A prominent Chinese foundational model developer based in Shanghai, MiniMax, which also pledged to the commitments in February 2025, has not yet unveiled a safety framework. Nevertheless, the company has taken part in several significant global AI governance discussions, such as a private Track 2 dialogue in November 2024 involving U.S. and Chinese AI firms at the University of Tokyo.

Dialogue 2 involves conversations between non-governmental entities seeking to enhance cooperation among nations on significant topics, such as global AI governance.

Other attendees at the Tokyo discussion were OpenAI and ByteDance, as reported by a person aware of the situation. OpenAI, ByteDance, and MiniMax did not provide responses to inquiries for further information.

A concentration on self-reported information represented a “Western-focused viewpoint” that benefited American firms, stated Fang Liang, head of AI safety at Concordia AI, a Beijing-based advisory firm. Although American companies shared their safety procedures according to voluntary pledges, Chinese companies faced stricter regulatory requirements and sector guidelines, he noted.

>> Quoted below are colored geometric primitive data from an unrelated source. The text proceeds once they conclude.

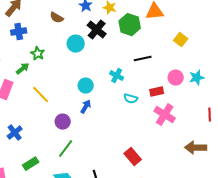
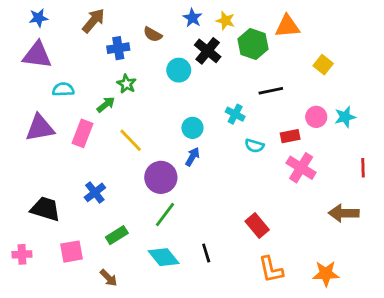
blue cross: (19, 32) -> (118, 48), moved
purple circle: (63, 122) -> (161, 177), size x1.5

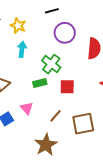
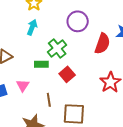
red square: (67, 87) -> (67, 74), turned 35
brown line: (55, 116) -> (49, 100), turned -64

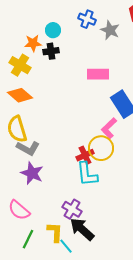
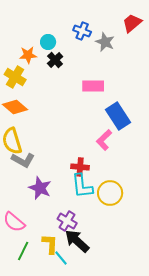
black cross: (51, 51) -> (55, 60), moved, turned -35
yellow circle: (101, 148) -> (110, 193), moved
red cross: (85, 155) -> (80, 167), turned 30
purple star: (32, 173) -> (40, 188), moved

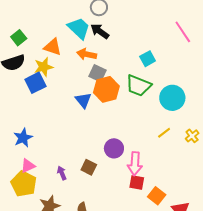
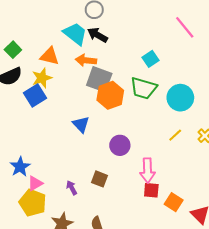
gray square: (97, 73) -> (99, 79), size x1.4
blue triangle: (83, 100) -> (81, 124), moved
blue star: (23, 138) -> (20, 167), moved
purple circle: (114, 148) -> (120, 145), moved

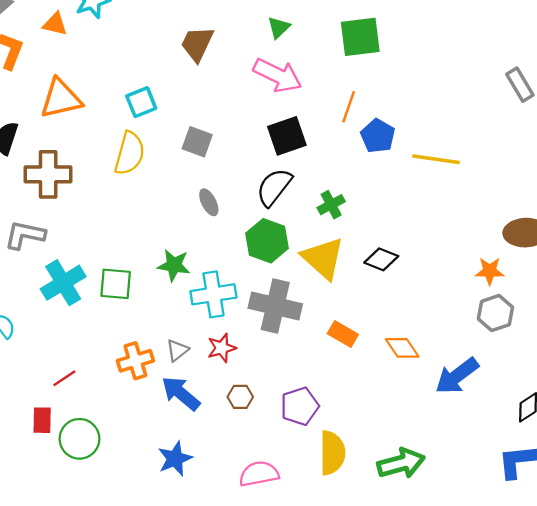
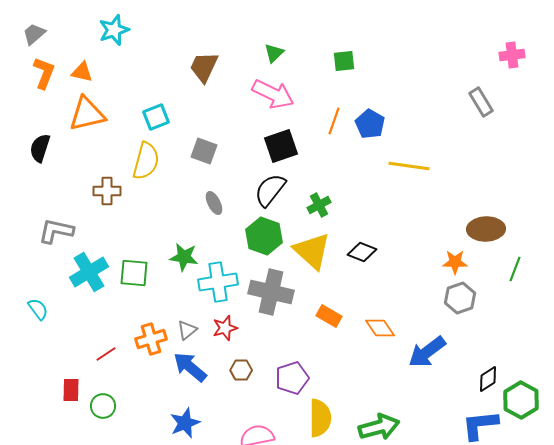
orange triangle: (55, 24) -> (82, 72), moved
green square: (360, 37) -> (344, 61), size x0.6
blue pentagon: (378, 136) -> (370, 124), moved
brown cross: (48, 174) -> (107, 191), moved, size x0.7
red line: (64, 378) -> (106, 354), moved
green circle: (79, 439) -> (103, 406), size x0.7

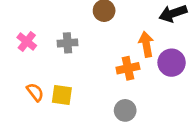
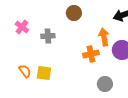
pink cross: (27, 42) -> (22, 27), moved
gray circle: (125, 110) -> (105, 84), moved

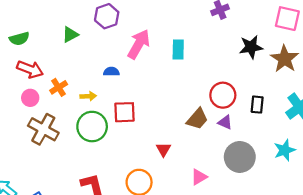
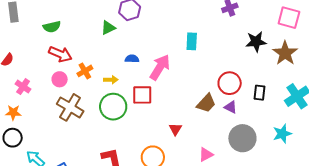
green triangle: (70, 35) -> (108, 28), moved
pink arrow: (139, 44) -> (160, 67), moved

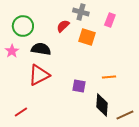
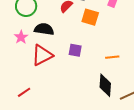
pink star: (12, 51) -> (21, 37), moved
purple square: (79, 86) -> (75, 50), moved

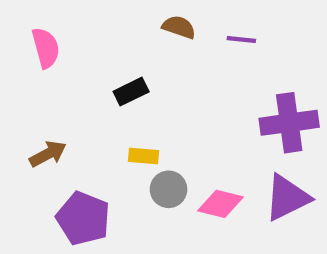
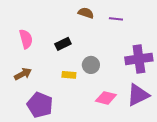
pink semicircle: (46, 48) -> (26, 39), moved
gray circle: (169, 189) -> (91, 65), moved

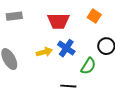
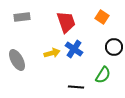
red trapezoid: (58, 21) -> (66, 22), turned -110
green semicircle: (88, 66) -> (103, 75), moved

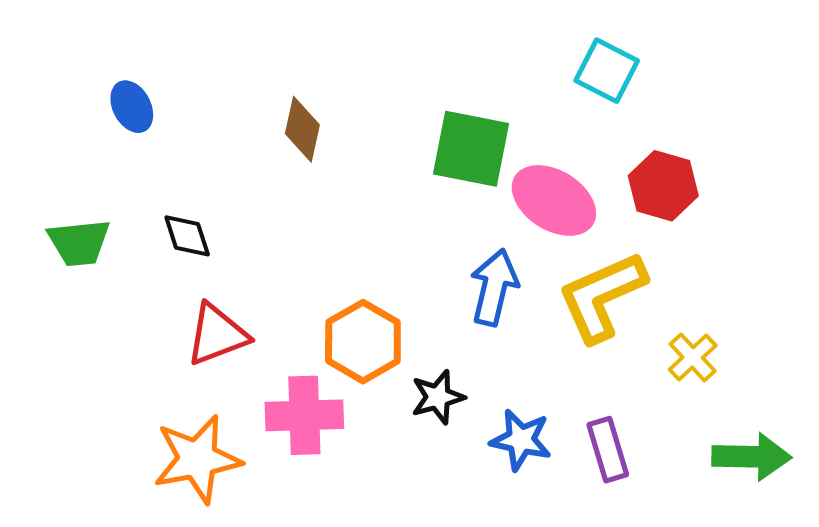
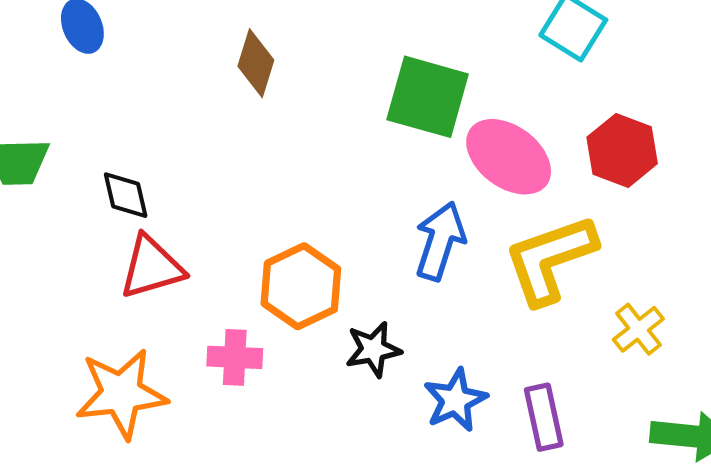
black diamond: (187, 236) -> (126, 195), moved
pink cross: (304, 415) -> (235, 357), size x0.7
blue star: (521, 440) -> (455, 400), turned 30

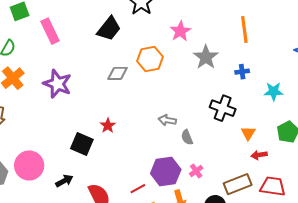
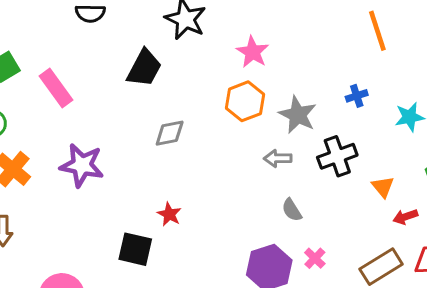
orange line: (244, 29) -> (377, 31), moved
gray star: (206, 57) -> (298, 115), moved
orange hexagon: (150, 59) -> (245, 101), moved
black cross: (223, 108) -> (337, 156), turned -30
gray arrow: (167, 120) -> (278, 158), moved

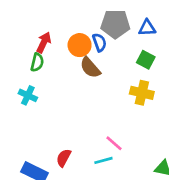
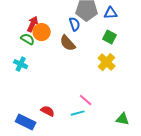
orange circle: (80, 45) -> (42, 32), moved
green semicircle: (37, 62) -> (28, 39), turned -72
yellow cross: (142, 93) -> (107, 62), turned 30
red semicircle: (64, 158) -> (48, 111), turned 88

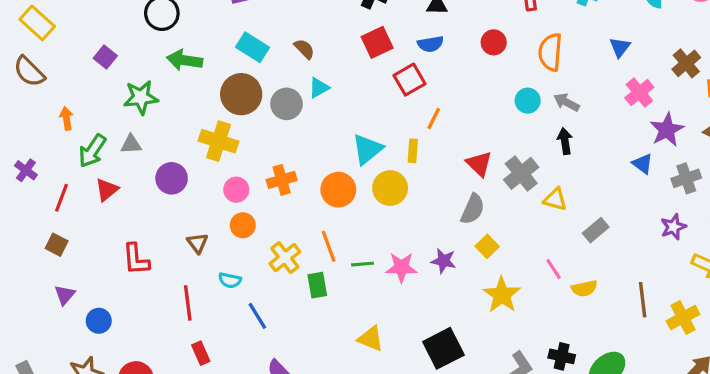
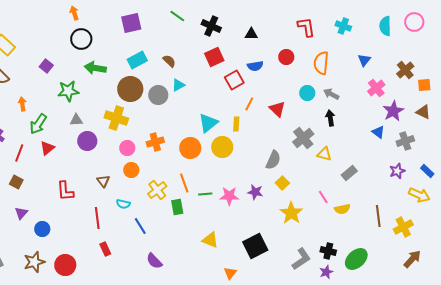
blue semicircle: (431, 44) -> (255, 66), moved
cyan rectangle: (252, 47) -> (137, 60), turned -60
gray triangle: (131, 144) -> (76, 120), moved
red triangle: (479, 164) -> (277, 109), moved

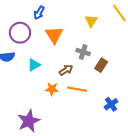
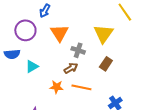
yellow triangle: (91, 21) -> (103, 34), moved, size x1.5
gray cross: (83, 52) -> (78, 50), moved
cyan triangle: (34, 65) -> (32, 66), moved

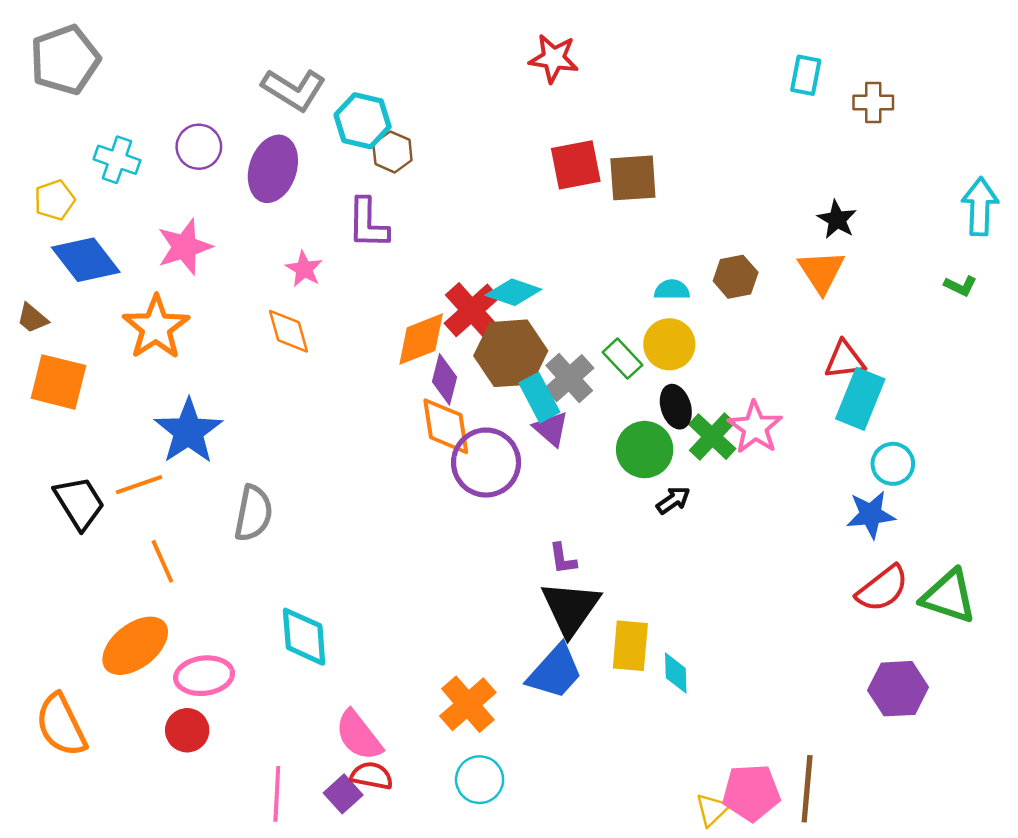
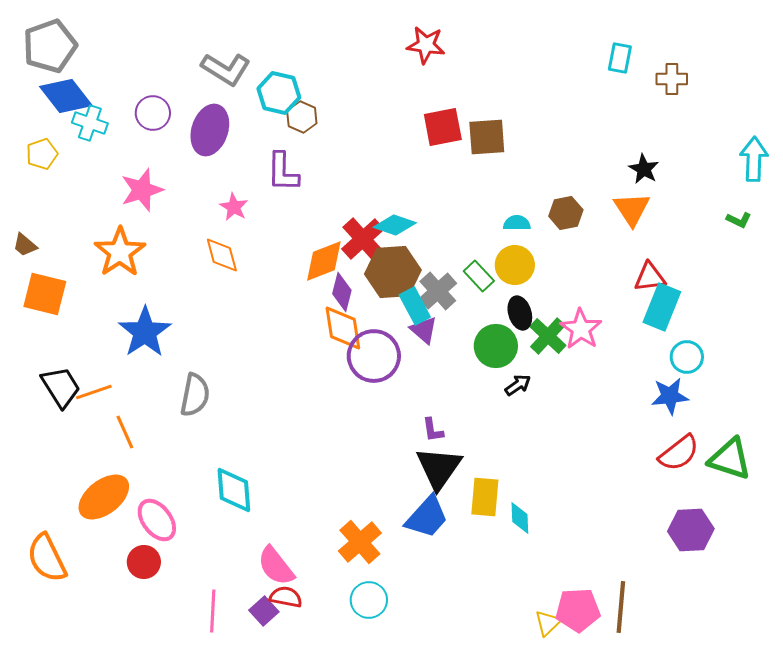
blue diamond: (86, 260) -> (66, 96), moved
orange line: (139, 485) -> (94, 392), moved
pink ellipse: (204, 676) -> (157, 520), turned 60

Chinese officials have launched agroup of rules aimed at AI servicesover the past year, covering labeling obligations for artificial intelligence-generated material and proposed guidelines for AI companions.

On Monday, the nation’s internet regulator stated that leading AI service companies such as ByteDance and DeepSeek have applied AI labels to over 150 billion AI-created items within the past four months since the regulations were implemented.